Project Description
BTRFS is a new, actively developed file system with various advanced features. I wish to implement content-based-storage mode for btrfs file system. In fact, this project is also mentioned in the TODO-list of the BTRFS ideas page.
In some applications, such as Internet content-caches, most often than not, the data is read-only. For such cases, the lookup time is the most important metric. It is very inefficient for such applications to store data in a conventional file-path based manner. In content-based-storage mode, the data is stored on the disk only on the basis of "hash" of its content. The lookup is also hash based - thus extremely quick. Another advantage of hash-based storage is that data duplication is not possible.
My research at CMU aims at building content-caches for routers https://github.com/harshadjs/xia-content-cache. It demands a file system that allows such a storage mode. I think it would be ideal for the interests of BTRFS community and the research at CMU if I could work on this project in the summer.
Biography and Technical Background
I am a Computer Science Graduate student at Carnegie Mellon University with research interest primarily in Computer Networks. I use Linux daily and am passionate about Open source software development.
In my undergraduate years, I worked on a open-source Linux kernel project "Snapshots for Ext4 filesystem". Patches were sent to the Ext4 community for review. I received a mention for the contribution to the project at http://lwn.net/Articles/442078/ .
We were interested in extend Ext4 snapshots project, and so I participated in Google Summer of Code 2011. My proposal for "Snapshot revert feature for Ext4" was accepted by The Fedora Project and I successfully completed the project back then. I look forward to continue my interest and be associated with the Fedora project by applying the proposal "Content-storage mode for BTRFS" for the year 2015.
I have worked for a Wi-Fi technology startup "AirTight Networks" for 3 years (2011-2014), where I was working in the Linux device drivers team.
I then joined Carnegie Mellon University in May 2014, where my main area of studies is Computer Networks.
You can expect a very high level of fluency with C and Kernel programming from me. This is something that I love to do.
Goals
- 75% Goal
- Create a new "Content" tree. This tree should store hashes of all the extents in the file system.
- Create a "File Hash" tree. This tree should will store the mapping from hash of a file to its inode.

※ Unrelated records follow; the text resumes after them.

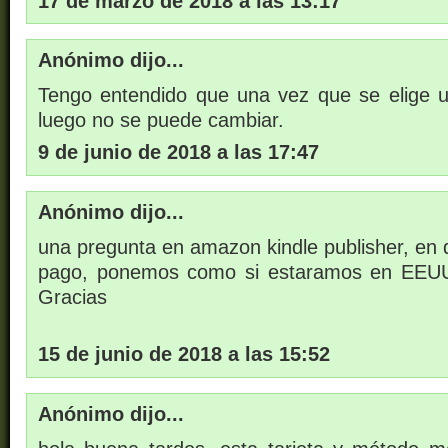
17 de marzo de 2018 a las 13:17
Anónimo dijo...
Tengo entendido que una vez que se elige 
luego no se puede cambiar.
9 de junio de 2018 a las 17:47
Anónimo dijo...
una pregunta en amazon kindle publisher, en d
pago, ponemos como si estaramos en EEUU 
Gracias
15 de junio de 2018 a las 15:52
Anónimo dijo...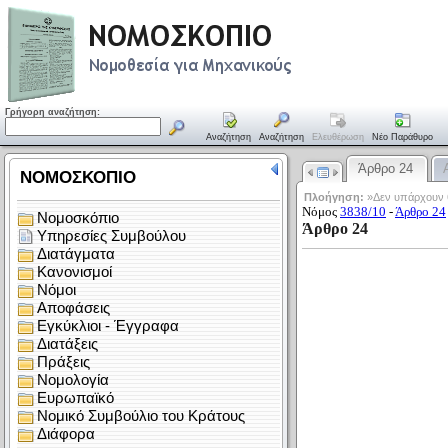
Γρήγορη αναζήτηση:
Αναζήτηση
Αναζήτηση
Ελευθέρωση
Νέο Παράθυρο
Άρθρο 24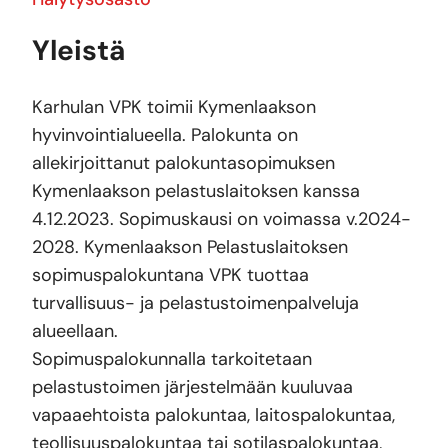
Yleistä
Karhulan VPK toimii Kymenlaakson
hyvinvointialueella. Palokunta on
allekirjoittanut palokuntasopimuksen
Kymenlaakson pelastuslaitoksen kanssa
4.12.2023. Sopimuskausi on voimassa v.2024-
2028. Kymenlaakson Pelastuslaitoksen
sopimuspalokuntana VPK tuottaa
turvallisuus- ja pelastustoimenpalveluja
alueellaan.
Sopimuspalokunnalla tarkoitetaan
pelastustoimen järjestelmään kuuluvaa
vapaaehtoista palokuntaa, laitospalokuntaa,
teollisuuspalokuntaa tai sotilaspalokuntaa,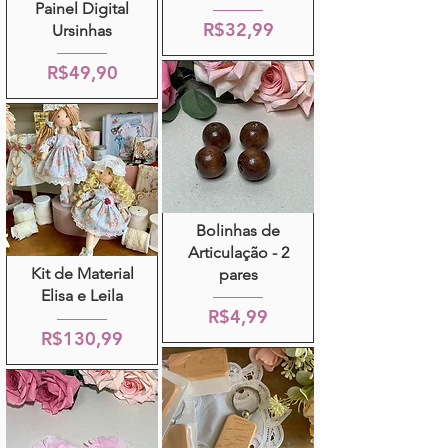
Painel Digital
R$32,99
Ursinhas
R$49,90
Bolinhas de
Articulação - 2
Kit de Material
pares
Elisa e Leila
R$4,99
R$130,99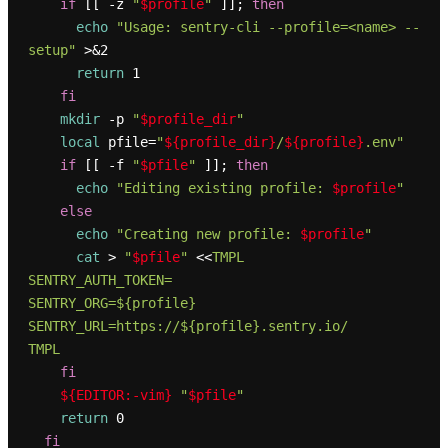
if
 [[ -z 
"
$profile
"
 ]]; 
then
echo
"Usage: sentry-cli --profile=<name> --
setup"
 >&2

return
 1

fi
mkdir
 -p 
"
$profile_dir
"
local
 pfile=
"
${profile_dir}
/
${profile}
.env"
if
 [[ -f 
"
$pfile
"
 ]]; 
then
echo
"Editing existing profile: 
$profile
"
else
echo
"Creating new profile: 
$profile
"
cat
 > 
"
$pfile
"
 <<
TMPL

SENTRY_AUTH_TOKEN=

SENTRY_ORG=${profile}

SENTRY_URL=https://${profile}.sentry.io/

TMPL
fi
${EDITOR:-vim}
"
$pfile
"
return
 0

fi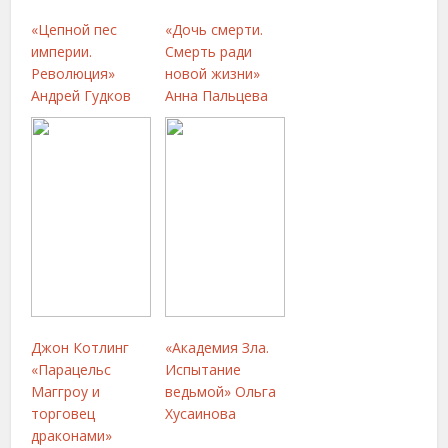
«Цепной пес
«Дочь смерти.
империи.
Смерть ради
Революция»
новой жизни»
Андрей Гудков
Анна Пальцева
Джон Котлинг
«Академия Зла.
«Парацельс
Испытание
Маггроу и
ведьмой» Ольга
торговец
Хусаинова
драконами»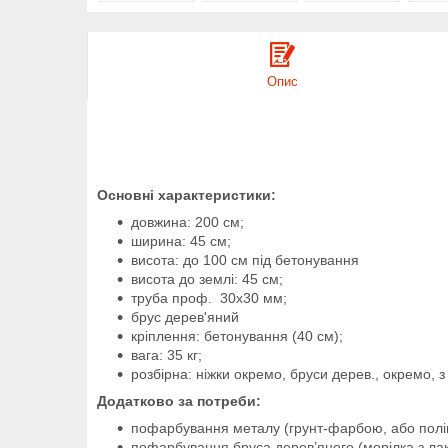
Опис
Основні характеристики:
довжина: 200 см;
ширина: 45 см;
висота: до 100 см під бетонування
висота до землі: 45 см;
труба проф. 30х30 мм;
брус дерев'яний
кріплення: бетонування (40 см);
вага: 35 кг;
розбірна: ніжки окремо, бруси дерев., окремо, 
Додатково за потреби:
пофарбування металу (грунт-фарбою, або пол
пофарбування бруса дерев’яного (морілка з ла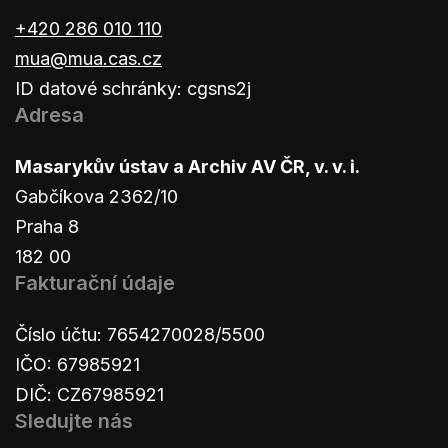
+420 286 010 110
mua@mua.cas.cz
ID datové schránky: cgsns2j
Adresa
Masarykův ústav a Archiv AV ČR, v. v. i.
Gabčíkova 2362/10
Praha 8
182 00
Fakturační údaje
Číslo účtu: 7654270028/5500
IČO: 67985921
DIČ: CZ67985921
Sledujte nás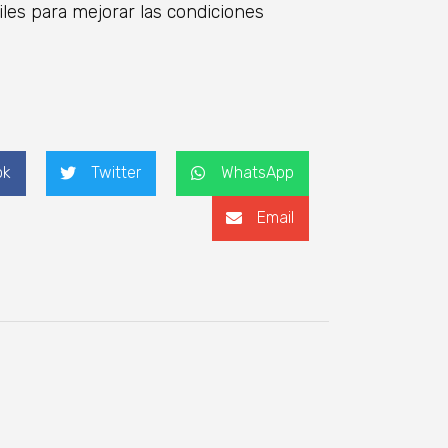
les para mejorar las condiciones
ok
Twitter
WhatsApp
Email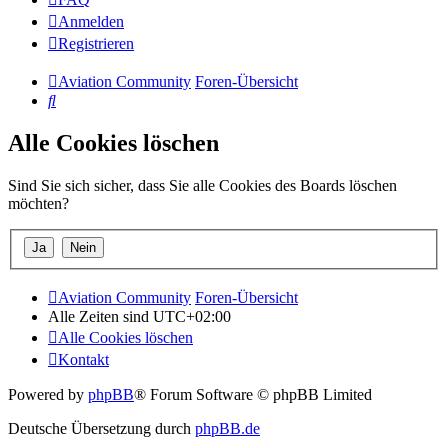
Anmelden
Registrieren
Aviation Community
Foren-Übersicht
Suche
Alle Cookies löschen
Sind Sie sich sicher, dass Sie alle Cookies des Boards löschen
möchten?
Aviation Community
Foren-Übersicht
Alle Zeiten sind
UTC+02:00
Alle Cookies löschen
Kontakt
Powered by
phpBB
® Forum Software © phpBB Limited
Deutsche Übersetzung durch
phpBB.de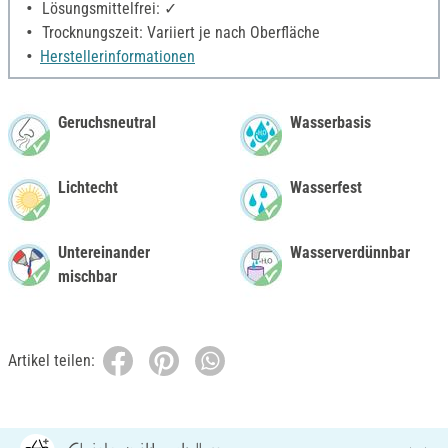
Lösungsmittelfrei: ✓
Trocknungszeit: Variiert je nach Oberfläche
Herstellerinformationen
Geruchsneutral
Wasserbasis
Lichtecht
Wasserfest
Untereinander
Wasserverdünnbar
mischbar
Artikel teilen: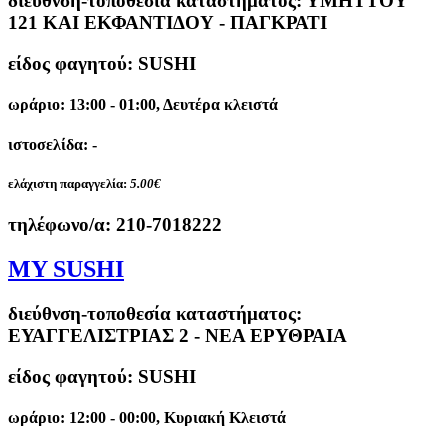
διεύθνση-τοποθεσία καταστήματος:
ΥΜΗΤΤΟΥ
121 ΚΑΙ ΕΚΦΑΝΤΙΔΟΥ - ΠΑΓΚΡΑΤΙ
είδος φαγητού: SUSHI
ωράριο: 13:00 - 01:00, Δευτέρα κλειστά
ιστοσελίδα: -
ελάχιστη παραγγελία:
5.00€
τηλέφωνο/α:
210-7018222
MY SUSHI
διεύθνση-τοποθεσία καταστήματος:
ΕΥΑΓΓΕΛΙΣΤΡΙΑΣ 2 - ΝΕΑ ΕΡΥΘΡΑΙΑ
είδος φαγητού: SUSHI
ωράριο: 12:00 - 00:00, Κυριακή Κλειστά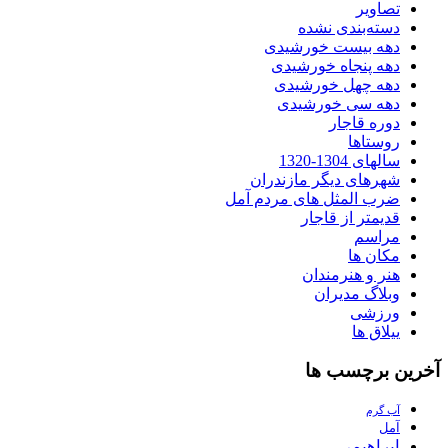
تصاویر
دسته‌بندی نشده
دهه بیست خورشیدی
دهه پنجاه خورشیدی
دهه چهل خورشیدی
دهه سی خورشیدی
دوره قاجار
روستاها
سالهای 1304-1320
شهرهای دیگر مازندران
ضرب المثل های مردم آمل
قدیمتر از قاجار
مراسم
مکان ها
هنر و هنرمندان
وبلاگ مدیران
ورزشی
ییلاق ها
آخرین برچسب ها
آب گرم
آمل
ابراهیمی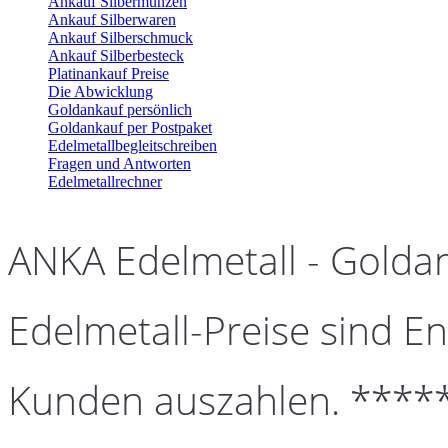
Ankauf Silbermünzen
Ankauf Silberwaren
Ankauf Silberschmuck
Ankauf Silberbesteck
Platinankauf Preise
Die Abwicklung
Goldankauf persönlich
Goldankauf per Postpaket
Edelmetallbegleitschreiben
Fragen und Antworten
Edelmetallrechner
ANKA Edelmetall - Golda
Edelmetall-Preise sind En
Kunden auszahlen. ****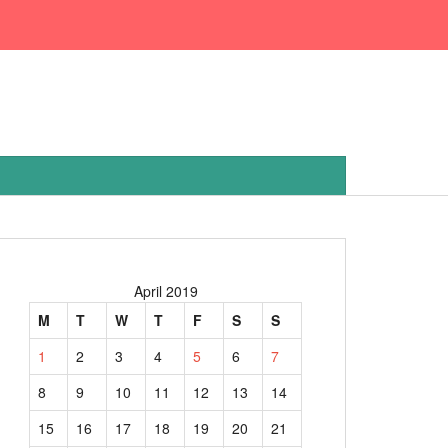
April 2019
M
T
W
T
F
S
S
1
2
3
4
5
6
7
8
9
10
11
12
13
14
15
16
17
18
19
20
21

- Provide option to enable / disable content-storage-mode at mount-time or mkfs-time (TBD).
- Implement all the reference counting mechanisms for extents in this content-tree.
- 100% Goal
- Intercept writes and check if the data that is being written is already in the content tree.
- Intercept reads
- Given the hash of file, lookup inode for a file from "File Hash" tree.
- Enhance debugging methods available in btrfs (I am not sure which ones are available) to support debugging content-trees.
- 125% Goal
- Provide various mount-time configuration options, such as:
- Remove or Don't remove extents if reference count becomes 0. (Especially useful for our routing application.)
- Verify or Trust the checksum of extents.
Milestones of the Project
- M1: Understand the design and code of Btrfs. Especially focus on how the current extent-trees, subvolume trees, snapshot trees are setup initially. Study on-disk data structures, most likely, we are going to need to add some bits in the super-block: For example "content-storage-mode-on/off".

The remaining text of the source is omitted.